[Records shown]

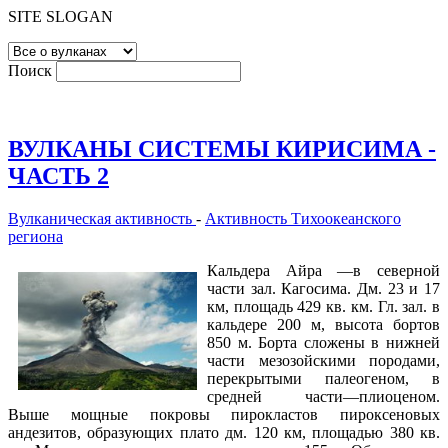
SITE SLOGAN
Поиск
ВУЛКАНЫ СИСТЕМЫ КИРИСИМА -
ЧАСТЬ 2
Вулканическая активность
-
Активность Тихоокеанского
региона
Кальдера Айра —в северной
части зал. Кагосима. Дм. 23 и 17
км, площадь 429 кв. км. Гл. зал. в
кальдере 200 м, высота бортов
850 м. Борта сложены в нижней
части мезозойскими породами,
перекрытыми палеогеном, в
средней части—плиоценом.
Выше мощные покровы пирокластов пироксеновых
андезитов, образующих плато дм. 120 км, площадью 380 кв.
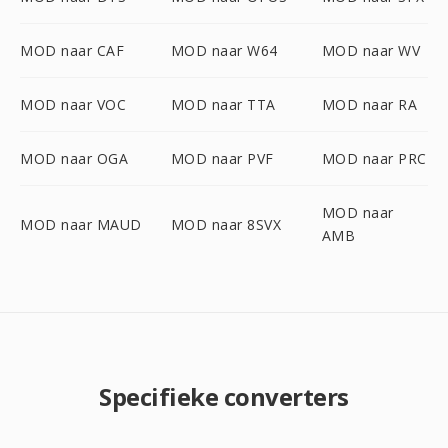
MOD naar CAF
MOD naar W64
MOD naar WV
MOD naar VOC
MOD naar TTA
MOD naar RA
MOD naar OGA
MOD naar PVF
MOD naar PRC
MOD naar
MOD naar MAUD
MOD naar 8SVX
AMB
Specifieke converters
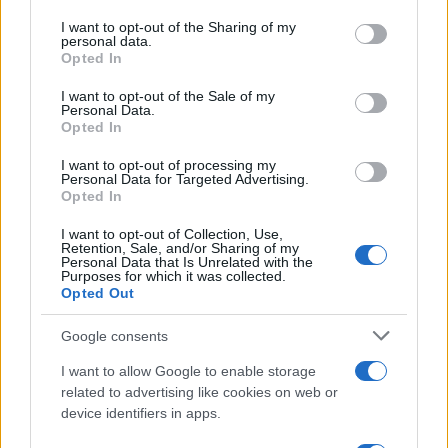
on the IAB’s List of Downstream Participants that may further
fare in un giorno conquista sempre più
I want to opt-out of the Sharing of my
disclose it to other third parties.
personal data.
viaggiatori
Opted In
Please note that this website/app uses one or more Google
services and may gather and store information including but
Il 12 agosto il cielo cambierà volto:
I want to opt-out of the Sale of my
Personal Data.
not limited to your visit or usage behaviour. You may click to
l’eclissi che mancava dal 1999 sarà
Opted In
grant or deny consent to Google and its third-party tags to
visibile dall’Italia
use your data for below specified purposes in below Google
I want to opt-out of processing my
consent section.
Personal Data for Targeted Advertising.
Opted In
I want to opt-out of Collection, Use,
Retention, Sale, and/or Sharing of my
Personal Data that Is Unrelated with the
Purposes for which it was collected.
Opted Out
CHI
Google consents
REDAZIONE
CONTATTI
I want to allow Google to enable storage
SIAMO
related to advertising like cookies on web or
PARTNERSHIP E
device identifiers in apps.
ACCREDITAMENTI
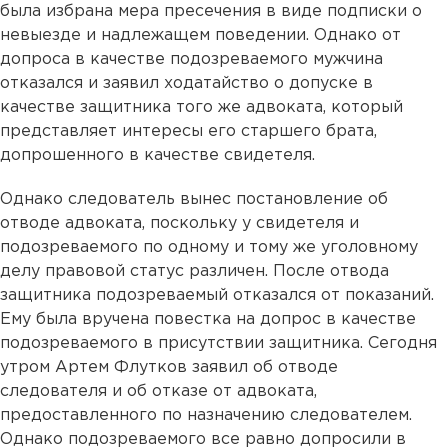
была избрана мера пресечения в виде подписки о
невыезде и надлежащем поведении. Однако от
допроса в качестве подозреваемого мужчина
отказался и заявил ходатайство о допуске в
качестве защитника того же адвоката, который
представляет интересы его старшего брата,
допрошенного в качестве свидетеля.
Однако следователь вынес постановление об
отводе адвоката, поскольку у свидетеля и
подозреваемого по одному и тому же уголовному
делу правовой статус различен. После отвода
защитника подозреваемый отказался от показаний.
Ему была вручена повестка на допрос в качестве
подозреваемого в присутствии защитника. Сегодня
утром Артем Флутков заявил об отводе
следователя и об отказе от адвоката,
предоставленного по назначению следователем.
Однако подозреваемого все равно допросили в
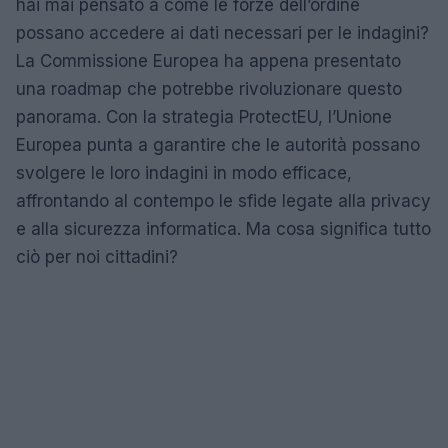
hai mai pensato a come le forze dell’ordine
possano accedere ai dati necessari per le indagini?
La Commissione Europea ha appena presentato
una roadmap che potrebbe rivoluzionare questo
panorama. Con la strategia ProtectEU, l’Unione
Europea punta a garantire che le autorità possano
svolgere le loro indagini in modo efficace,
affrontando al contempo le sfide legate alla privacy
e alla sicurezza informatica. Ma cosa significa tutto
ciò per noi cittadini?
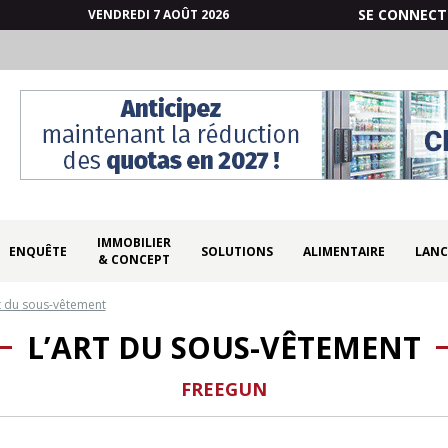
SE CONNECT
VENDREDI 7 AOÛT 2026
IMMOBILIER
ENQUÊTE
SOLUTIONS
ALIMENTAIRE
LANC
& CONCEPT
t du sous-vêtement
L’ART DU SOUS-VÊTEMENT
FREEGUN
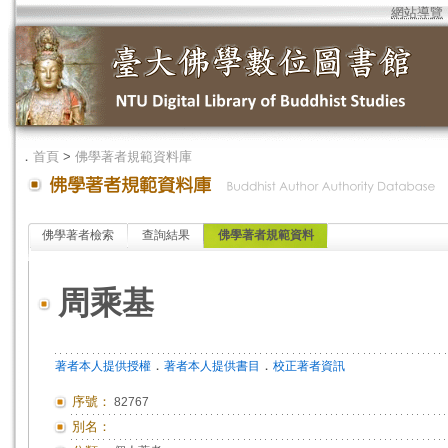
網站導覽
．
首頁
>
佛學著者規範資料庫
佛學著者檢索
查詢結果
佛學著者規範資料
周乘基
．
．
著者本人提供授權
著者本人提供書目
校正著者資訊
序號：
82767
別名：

[/Records shown]

Goal of the exercise> The word to find is "your". Copy every line of the records that holds it.

Exercise solution>
not limited to your visit or usage behaviour. You may click to
use your data for below specified purposes in below Google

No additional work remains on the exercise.